In addition to the tips included in the article, the author posted a sample week's menu which he clearly stated was a no-frills, survival menu only. He also placed a disclaimer right above the menu that said "prices will vary depending upon where you live and shop."

Although, that appears to be a no-brainer, at least to me, most people who read the article, or at least part of it, totally ignored the disclaimer the dad wrote and went into a vicious uproar.



The menu was plain.

And extremely repetitive.

And slim on fruits and vegetables.

I understand that, but to me, this wasn't surprising. If you were a young adult in college with little money and didn't know how to cook, your menu would most likely be quite repetitive and lacking in produce. Dad was just trying to show how a real-life student might actually eat if they didn't have a lot of food dollars to spend.

However, he did explain in the article that your favorite produce could be easily replaced for some of the choices that he had made in his fake shopping trip. This would require you to readjust his budget to fit your own situation.

What was surprising?

Most of the things he said in the article went totally over the readers' heads. They saw $35 a week, the sample menu, and reacted emotionally, totally ignoring everything else!

After reading through 16 pages of comments -- the media thrives on controversy -- I felt disheartened because the greater majority of comments were similar to what happened at Low Carb Friends over the very same article.

A participant at that low-carb forum tried to revamp the dad's menu into something that would work for a low-carb diet and his efforts got the membership in an uproar.

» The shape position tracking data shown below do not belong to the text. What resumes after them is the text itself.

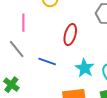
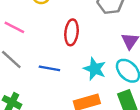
pink line: (23, 23) -> (14, 27), turned -54

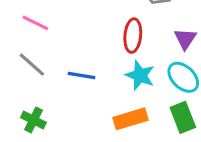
red ellipse: (72, 32) -> (133, 36), moved

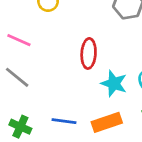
red ellipse: (133, 36) -> (89, 53), moved
blue line: (82, 76) -> (64, 121), moved

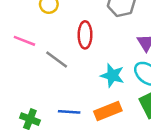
red ellipse: (89, 53) -> (85, 35), moved
gray line: (17, 77) -> (57, 60), moved

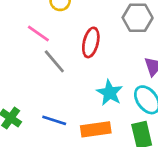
pink line: (24, 41) -> (38, 34), moved

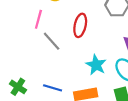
pink line: (38, 34) -> (38, 19), turned 72

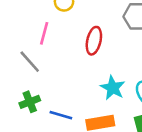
gray line: (52, 41) -> (30, 62), moved
green cross: (18, 87) -> (30, 102), moved, turned 35

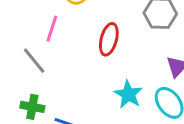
green cross: (30, 102) -> (32, 107), turned 30

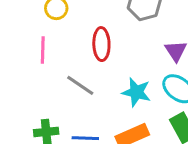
gray line: (34, 61) -> (80, 85), moved

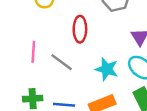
pink line: (43, 50) -> (33, 52), moved

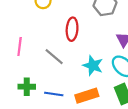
pink line: (33, 52) -> (20, 46), moved

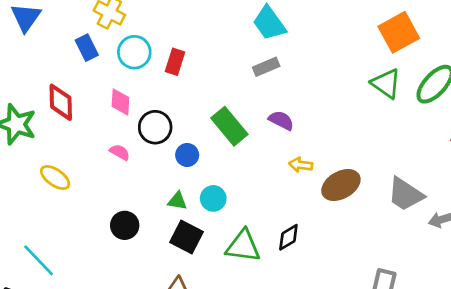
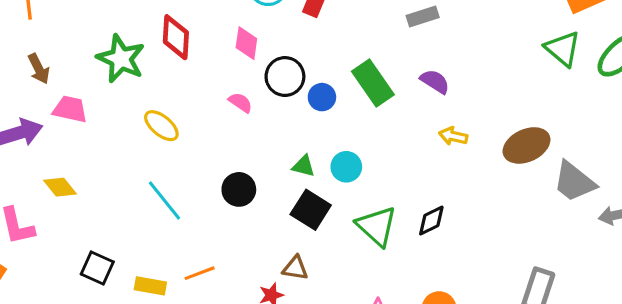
blue circle: (187, 155) -> (322, 97), moved
brown ellipse: (341, 185) -> (527, 145), moved
green triangle: (243, 246) -> (377, 226), turned 30
cyan line: (39, 260) -> (164, 201), moved

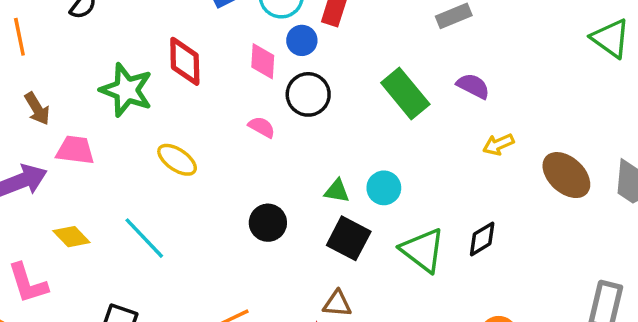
blue circle: (322, 97) -> (302, 40), moved
yellow arrow: (453, 136) -> (498, 144), turned -32
brown ellipse: (527, 145) -> (566, 175), moved, turned 72
cyan line: (164, 201) -> (144, 238), moved

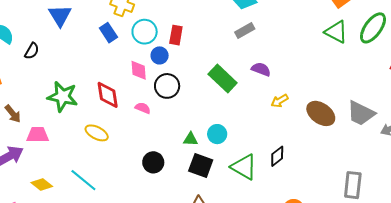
red diamond: (185, 61) -> (108, 95), moved

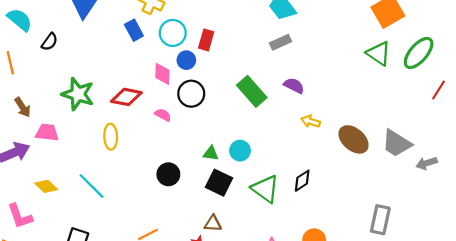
red diamond: (108, 95) -> (126, 97), turned -76
yellow arrow: (280, 101) -> (311, 121), turned 42
yellow ellipse: (97, 133) -> (111, 137), turned 55

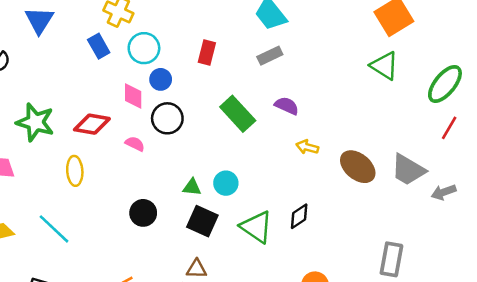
red rectangle: (206, 40) -> (207, 53), moved
green ellipse: (419, 53) -> (445, 84), moved
red line: (438, 90) -> (449, 128), moved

Pinterest Image: Hot, Spicy, Roasted Chicken

What Were the Criticisms?


Most of the criticisms on the news blog, as well as the Low Carb Friends' thread, were about the menus themselves, rather than the principles and strategies put forth in the article that were meant to help you design your own no-frills menu.

In fact, there wasn't a single comment on any of the principles the author shared. NONE of them!

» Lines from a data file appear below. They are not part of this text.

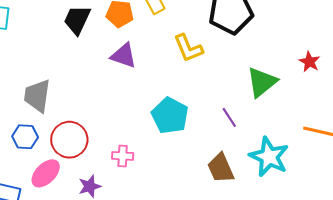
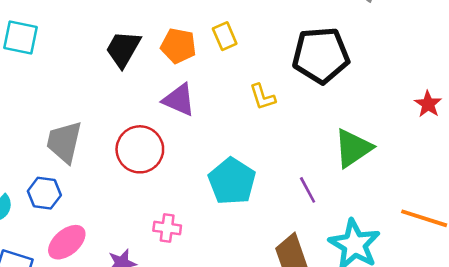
yellow L-shape: (188, 48) -> (262, 97), size x0.7
red star: (309, 62) -> (428, 104), moved
red circle: (69, 140) -> (140, 149), moved

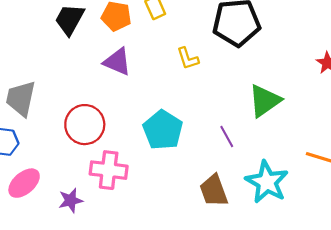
red circle: (140, 149) -> (85, 125), moved
pink cross: (167, 228) -> (109, 170), size x1.6

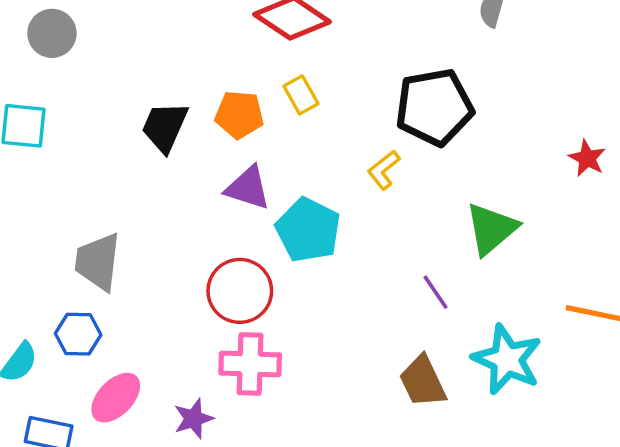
yellow L-shape: (188, 58) -> (384, 170), moved, turned 75
red circle: (85, 125) -> (240, 291), moved
cyan pentagon: (163, 130) -> (308, 230), moved

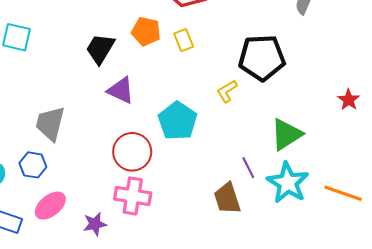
orange pentagon: (239, 115) -> (146, 31), moved
purple triangle: (248, 188) -> (121, 90), moved
cyan star: (507, 360) -> (288, 183), moved
brown trapezoid: (423, 381) -> (227, 198), moved

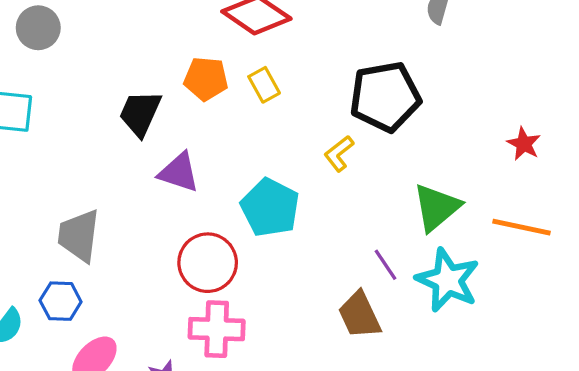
orange line: (343, 193) -> (521, 227), moved

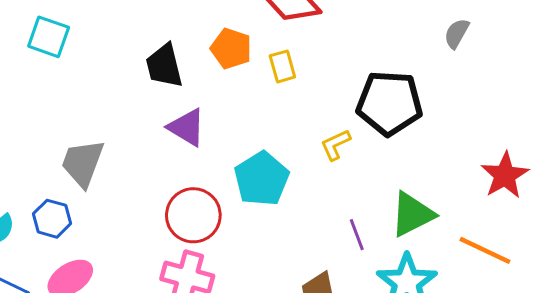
black trapezoid: (140, 113) -> (164, 66), turned -51
red star: (524, 144) -> (505, 175), size x1.5
purple line: (385, 265) -> (357, 235), moved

There was only comments showing that the reader wanted to be told exactly what to do. They wanted to know exactly what to eat and when.

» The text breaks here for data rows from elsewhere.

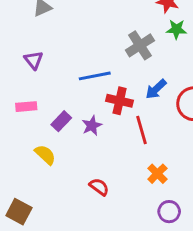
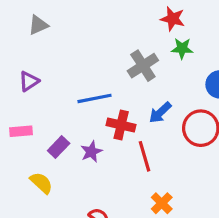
purple triangle: (34, 60) -> (29, 81), turned 36

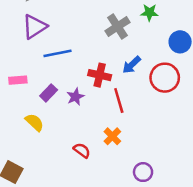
purple triangle: (29, 81) -> (35, 27), moved, size x1.5
blue line: (94, 98) -> (58, 53), moved
orange cross: (162, 203) -> (112, 136), moved

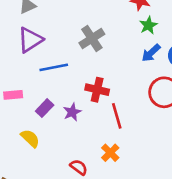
green star: (149, 13) -> (148, 25), turned -30
gray cross: (117, 27) -> (92, 38), moved
blue arrow: (132, 65) -> (151, 53), moved

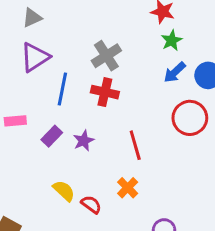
blue line: (54, 67) -> (62, 89), turned -68
red cross: (97, 90) -> (105, 92), moved
yellow semicircle: (30, 138) -> (64, 191), moved

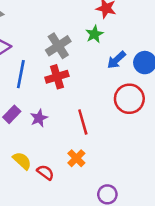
green star: (172, 40) -> (94, 34), moved
red cross: (105, 92) -> (57, 77), turned -30

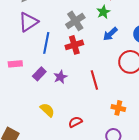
blue arrow: (116, 60) -> (110, 34), moved
orange cross: (76, 158) -> (118, 108), moved, turned -32
red semicircle: (45, 172) -> (75, 122), moved, turned -64

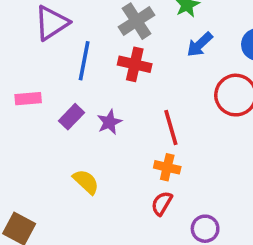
red cross: (74, 45) -> (135, 64), turned 30
orange cross: (118, 108) -> (167, 167), moved
red semicircle: (75, 122) -> (162, 203), moved, turned -32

Some were happy with the sample menu offered, but unhappy that they couldn't reproduce the dad's costs:

"I can't do it here, for what you can do it there."
"Tell me where you shop so I can go there too."



However, the vast majority of comments feverishly centered around the nutrition of the sample menu. How to do it better, or what was missing -- according to their own belief system.

The advice given in the comments was conflicting, depending on the nutritional dogma that each commenter brought to the table.
  • Some people wanted a menu with fewer processed, refined carbs. 
  • Some wanted a menu without meat. 
  • Some wanted to know where the fruits and veggies were.
  • Others fought among each other as to whether or not fresh fruits and veggies were better for you nutritionally than frozen.
Many kept asking where you could buy a gallon of milk for $1.89 even though several previous commenters had supported the dad's prices, and specifically told the readers where they live, and where they shop to get milk at that price.

I took a quick look at Walmart's price for milk right now, and it was $2.38 today (May 2018). About 50 cents more than the price in the article.

However, I've seen it here for way less than that. When we first arrived in Texas a little over a year ago, and hubby was still drinking milk, he was paying less than $2 a gallon. Like bacon, the cost of milk seems to be seasonal.

What I quickly learned from all of this was that when it comes to news stories, people don't read the comments of others. They read the article, or part of the article, and then automatically react emotionally to what's presented, depending on whether it fits into their current worldview, or not.

The comments at Low Carb Friends were not any better.

Instead of trying to create their own Keto menu for a similar cost, members criticized the poster's prices, and told her that she was crazy because they couldn't buy those Keto foods for what she was able to buy them for.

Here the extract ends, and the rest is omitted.